Paper submitted to MNRAS - Rise of the First Supermassive Stars
Paper submitted to MNRAS - The Growth of Black Holes from Population III Remnants in the Renaissance Simulations
Appeared on National radio discussing the Lambda-CDM model of the Universe and life and death of Stephen Hawking

May 2018 - October 2018
Paper submitted to major journal - Ubiquitous massive black hole formation in rapidly growing pre-galactic gas clouds
Supervised summer student working on analysing data from the Renaissance simulations
Mentor on postdoctoral researchers application for a MSCA IF
Submitted application to Ulysses for travel funding to work with Marta Volunteri at the IAP
Submitted application to Royal Society for URF.

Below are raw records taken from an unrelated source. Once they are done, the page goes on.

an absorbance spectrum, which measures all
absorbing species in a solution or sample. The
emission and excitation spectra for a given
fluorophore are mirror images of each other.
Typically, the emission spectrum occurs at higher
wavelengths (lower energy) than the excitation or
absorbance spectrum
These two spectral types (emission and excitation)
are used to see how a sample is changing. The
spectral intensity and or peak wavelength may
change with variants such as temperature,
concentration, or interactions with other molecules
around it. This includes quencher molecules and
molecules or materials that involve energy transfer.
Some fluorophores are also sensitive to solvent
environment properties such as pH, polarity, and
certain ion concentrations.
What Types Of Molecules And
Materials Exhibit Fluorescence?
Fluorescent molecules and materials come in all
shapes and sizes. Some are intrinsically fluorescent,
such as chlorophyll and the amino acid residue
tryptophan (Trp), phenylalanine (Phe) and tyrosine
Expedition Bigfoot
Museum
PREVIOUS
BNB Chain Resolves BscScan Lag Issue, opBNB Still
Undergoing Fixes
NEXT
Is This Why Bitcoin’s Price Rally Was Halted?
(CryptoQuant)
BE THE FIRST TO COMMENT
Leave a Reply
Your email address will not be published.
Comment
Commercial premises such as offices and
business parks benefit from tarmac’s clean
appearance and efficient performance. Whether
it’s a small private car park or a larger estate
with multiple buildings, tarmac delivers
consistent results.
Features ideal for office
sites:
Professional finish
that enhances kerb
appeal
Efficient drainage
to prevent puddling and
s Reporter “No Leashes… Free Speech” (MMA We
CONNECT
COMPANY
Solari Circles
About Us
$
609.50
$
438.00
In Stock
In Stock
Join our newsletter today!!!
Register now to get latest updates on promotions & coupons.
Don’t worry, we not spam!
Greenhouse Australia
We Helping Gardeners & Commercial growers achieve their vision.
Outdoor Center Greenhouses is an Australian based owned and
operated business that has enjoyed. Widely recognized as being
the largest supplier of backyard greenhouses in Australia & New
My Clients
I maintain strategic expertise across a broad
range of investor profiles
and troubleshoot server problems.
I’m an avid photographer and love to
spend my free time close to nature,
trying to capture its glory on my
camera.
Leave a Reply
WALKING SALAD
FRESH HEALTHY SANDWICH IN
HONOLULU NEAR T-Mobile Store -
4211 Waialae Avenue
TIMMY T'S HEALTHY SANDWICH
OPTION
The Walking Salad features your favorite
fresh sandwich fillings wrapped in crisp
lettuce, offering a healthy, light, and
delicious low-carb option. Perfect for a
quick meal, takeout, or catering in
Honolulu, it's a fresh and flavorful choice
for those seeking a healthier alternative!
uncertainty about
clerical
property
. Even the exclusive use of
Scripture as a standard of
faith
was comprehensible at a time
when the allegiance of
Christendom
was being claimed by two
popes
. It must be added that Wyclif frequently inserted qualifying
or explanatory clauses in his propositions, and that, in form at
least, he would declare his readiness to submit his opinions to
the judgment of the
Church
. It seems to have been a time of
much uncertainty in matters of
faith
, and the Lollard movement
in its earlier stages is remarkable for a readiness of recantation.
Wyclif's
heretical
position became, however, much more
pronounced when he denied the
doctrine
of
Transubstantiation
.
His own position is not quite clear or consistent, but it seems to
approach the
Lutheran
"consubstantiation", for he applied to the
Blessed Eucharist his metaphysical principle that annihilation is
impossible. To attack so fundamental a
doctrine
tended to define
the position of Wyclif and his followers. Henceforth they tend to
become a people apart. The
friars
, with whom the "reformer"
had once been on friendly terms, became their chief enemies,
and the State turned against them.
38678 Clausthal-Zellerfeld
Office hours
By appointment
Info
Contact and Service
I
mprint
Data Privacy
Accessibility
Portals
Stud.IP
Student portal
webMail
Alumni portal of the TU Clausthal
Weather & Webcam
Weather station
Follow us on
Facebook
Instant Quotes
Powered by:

Organising public lectures in DCU for spaceweek. Expected attendance 250 people

"
The Smartstar algorithm represents a significant leap forward in modeling the collapse of black holes and super-massive stars in the first structures in our Universe. The research will allow for more detailed research into both the environment and the progenitors of black holes in the early Universe. In conjunction with another project I am working on we expect to be able to identify a pathway which appears to be a promising route to understanding the formation mechanisms for SMBH in the early Universe. The combination of these works will have a large impact on the field, particular in understanding the progenitors on the first massive black holes in the Universe.
A black hole forms in close proximity to a star-bursting protogalaxy. Published in Nature Astronomy.